Material provided -
__________________________________________________

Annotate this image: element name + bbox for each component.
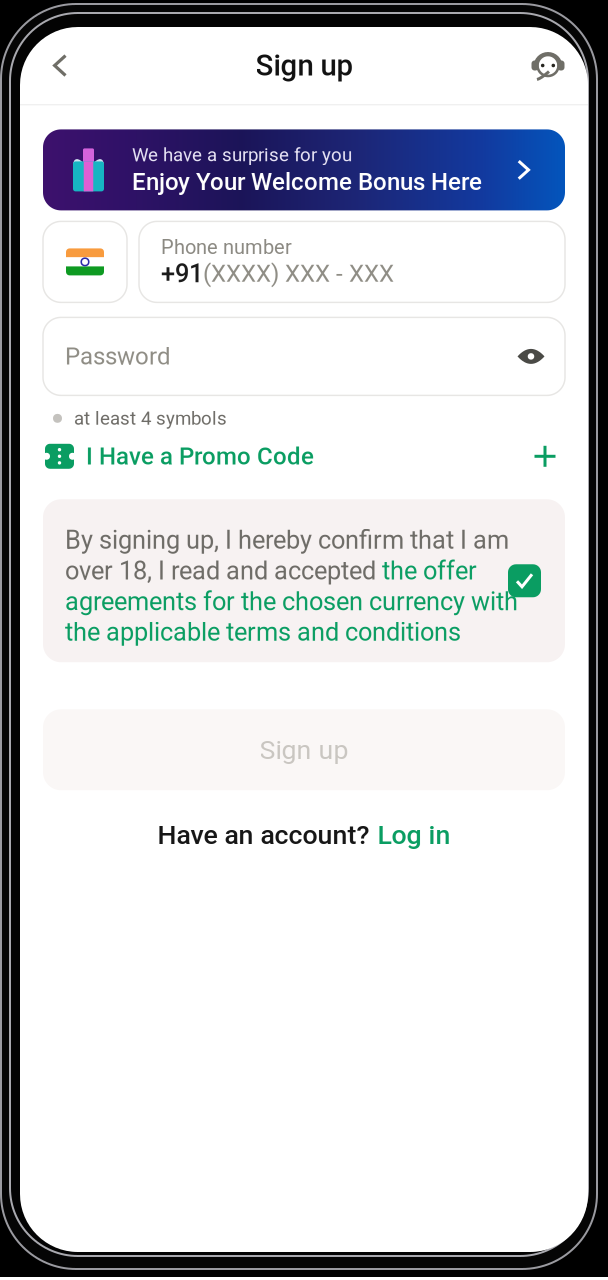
button[interactable]: Log in	[370, 819, 450, 851]
staticText: +91	[161, 259, 203, 288]
staticText: (XXXX) XXX - XXX	[203, 260, 394, 288]
staticText: By signing up, I hereby confirm that I a…	[65, 525, 509, 555]
staticText: the applicable terms and conditions	[65, 617, 461, 647]
button[interactable]: I Have a Promo Code	[43, 433, 565, 479]
staticText: at least 4 symbols	[74, 407, 227, 429]
staticText: Sign up	[256, 48, 352, 83]
staticText: Log in	[378, 819, 450, 851]
staticText: over 18, I read and accepted	[65, 556, 382, 586]
staticText: Password	[65, 342, 171, 370]
button[interactable]: Support	[523, 38, 573, 94]
staticText: Phone number	[161, 235, 292, 259]
staticText: We have a surprise for you	[132, 144, 352, 166]
staticText: Have an account?	[158, 819, 370, 851]
staticText: Sign up	[260, 734, 348, 766]
button[interactable]: Back	[35, 38, 85, 94]
staticText: agreements for the chosen currency with	[65, 587, 518, 616]
button[interactable]: We have a surprise for you	[43, 129, 565, 210]
staticText: I Have a Promo Code	[86, 442, 314, 470]
button[interactable]: Sign up	[43, 709, 565, 790]
button[interactable]: Show password	[517, 346, 545, 366]
button[interactable]: Select country	[43, 221, 127, 302]
staticText: the offer	[382, 556, 477, 586]
staticText: Enjoy Your Welcome Bonus Here	[132, 168, 482, 196]
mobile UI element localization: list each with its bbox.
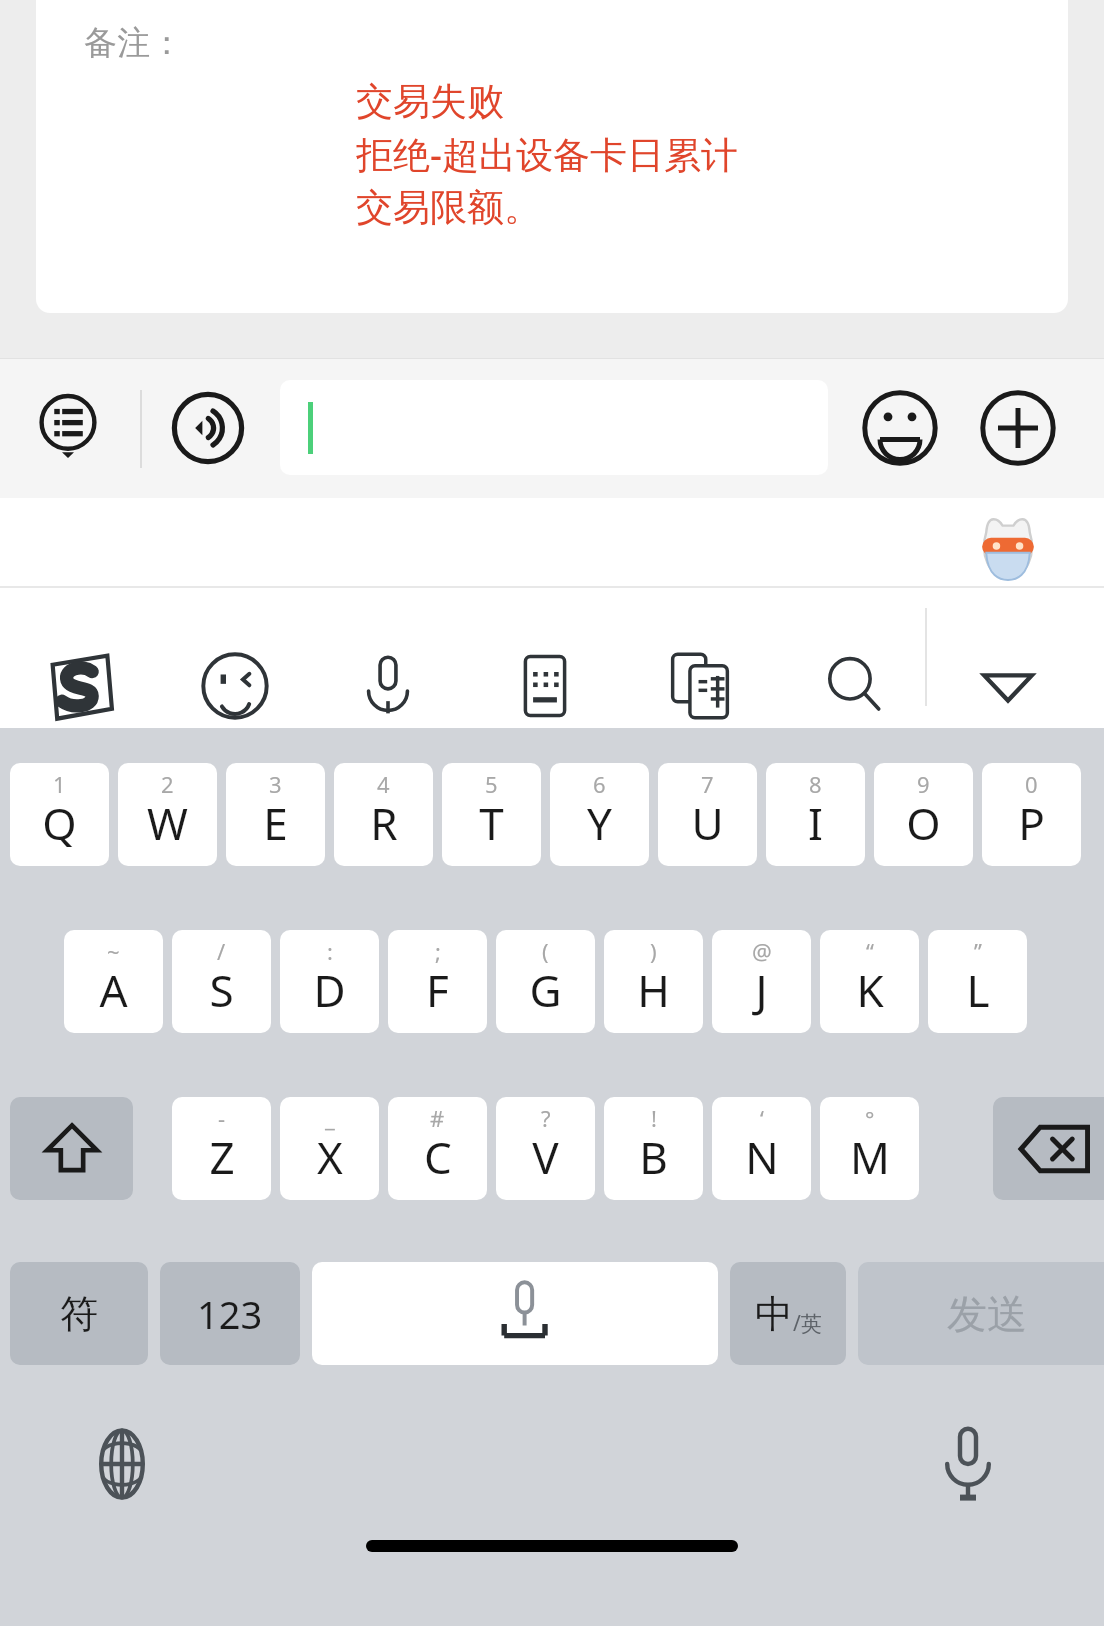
staticText: /英 <box>793 1309 822 1338</box>
button[interactable]: _ <box>280 1097 379 1200</box>
staticText: ” <box>974 936 982 966</box>
staticText: 符 <box>60 1290 98 1338</box>
staticText: 2 <box>161 769 174 799</box>
staticText: ! <box>651 1103 657 1133</box>
staticText: _ <box>325 1103 335 1133</box>
staticText: O <box>906 793 941 853</box>
staticText: T <box>479 793 504 853</box>
staticText: Z <box>209 1127 235 1187</box>
staticText: F <box>426 960 449 1020</box>
button[interactable]: Switch language <box>76 1418 168 1510</box>
button[interactable]: “ <box>820 930 919 1033</box>
staticText: / <box>217 936 226 966</box>
button[interactable]: # <box>388 1097 487 1200</box>
staticText: M <box>850 1127 890 1187</box>
staticText: ( <box>542 936 549 966</box>
staticText: K <box>856 960 884 1020</box>
staticText: G <box>529 960 562 1020</box>
staticText: ~ <box>107 936 120 966</box>
staticText: J <box>755 960 768 1020</box>
staticText: P <box>1018 793 1045 853</box>
staticText: 123 <box>197 1288 263 1340</box>
button[interactable]: Translate <box>648 644 752 728</box>
button[interactable]: ) <box>604 930 703 1033</box>
button[interactable]: ! <box>604 1097 703 1200</box>
button[interactable]: Emoticons <box>183 644 287 728</box>
button[interactable]: 0 <box>982 763 1081 866</box>
staticText: 4 <box>377 769 390 799</box>
staticText: R <box>370 793 398 853</box>
button[interactable]: 1 <box>10 763 109 866</box>
staticText: N <box>745 1127 779 1187</box>
staticText: 8 <box>809 769 822 799</box>
button[interactable]: - <box>172 1097 271 1200</box>
button[interactable]: Voice <box>336 644 440 728</box>
staticText: U <box>691 793 724 853</box>
staticText: A <box>99 960 128 1020</box>
button[interactable] <box>280 380 828 475</box>
staticText: 3 <box>269 769 282 799</box>
button[interactable]: ; <box>388 930 487 1033</box>
staticText: 9 <box>917 769 930 799</box>
button[interactable]: ~ <box>64 930 163 1033</box>
button[interactable]: 中 <box>730 1262 846 1365</box>
button[interactable]: Sogou keyboard <box>28 644 132 728</box>
button[interactable]: 发送 <box>858 1262 1104 1365</box>
staticText: ‘ <box>760 1103 764 1133</box>
staticText: - <box>218 1103 226 1133</box>
button[interactable]: More options <box>22 388 118 468</box>
staticText: W <box>147 793 188 853</box>
button[interactable]: ” <box>928 930 1027 1033</box>
button[interactable]: Voice input <box>160 388 256 468</box>
button[interactable]: 3 <box>226 763 325 866</box>
staticText: ) <box>650 936 657 966</box>
button[interactable]: 5 <box>442 763 541 866</box>
staticText: 5 <box>485 769 498 799</box>
staticText: V <box>532 1127 559 1187</box>
button[interactable]: 2 <box>118 763 217 866</box>
staticText: 7 <box>701 769 714 799</box>
staticText: 发送 <box>947 1289 1027 1339</box>
staticText: ; <box>435 936 441 966</box>
staticText: : <box>327 936 333 966</box>
staticText: 0 <box>1025 769 1038 799</box>
button[interactable]: Shift <box>10 1097 133 1200</box>
staticText: # <box>430 1103 445 1133</box>
button[interactable]: ? <box>496 1097 595 1200</box>
button[interactable]: 9 <box>874 763 973 866</box>
button[interactable]: Mascot <box>972 510 1044 582</box>
button[interactable]: Search <box>803 644 907 728</box>
staticText: 6 <box>593 769 606 799</box>
button[interactable]: Space <box>312 1262 718 1365</box>
staticText: @ <box>752 936 772 966</box>
button[interactable]: 符 <box>10 1262 148 1365</box>
button[interactable]: Dictation <box>922 1418 1014 1510</box>
button[interactable]: Numeric keypad <box>493 644 597 728</box>
button[interactable]: ( <box>496 930 595 1033</box>
staticText: 备注： <box>84 22 183 64</box>
button[interactable]: / <box>172 930 271 1033</box>
staticText: ? <box>541 1103 551 1133</box>
button[interactable]: ° <box>820 1097 919 1200</box>
button[interactable]: 8 <box>766 763 865 866</box>
button[interactable]: 7 <box>658 763 757 866</box>
button[interactable]: : <box>280 930 379 1033</box>
staticText: Y <box>587 793 612 853</box>
button[interactable]: Add <box>972 386 1064 470</box>
button[interactable]: @ <box>712 930 811 1033</box>
button[interactable]: 6 <box>550 763 649 866</box>
staticText: C <box>424 1127 452 1187</box>
staticText: 1 <box>53 769 66 799</box>
staticText: 中 <box>755 1290 793 1338</box>
button[interactable]: Hide keyboard <box>956 644 1060 728</box>
button[interactable]: ‘ <box>712 1097 811 1200</box>
staticText: X <box>317 1127 343 1187</box>
staticText: D <box>313 960 346 1020</box>
button[interactable]: 123 <box>160 1262 300 1365</box>
staticText: “ <box>866 936 874 966</box>
button[interactable]: Backspace <box>993 1097 1104 1200</box>
button[interactable]: Emoji <box>854 386 946 470</box>
button[interactable]: 4 <box>334 763 433 866</box>
staticText: L <box>966 960 990 1020</box>
staticText: ° <box>865 1103 875 1133</box>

__________________________________________________

Gather each line of the listing that holds the string "element".

Annotate this image: element name + bbox for each component.
mobile UI element localization: list each with its bbox.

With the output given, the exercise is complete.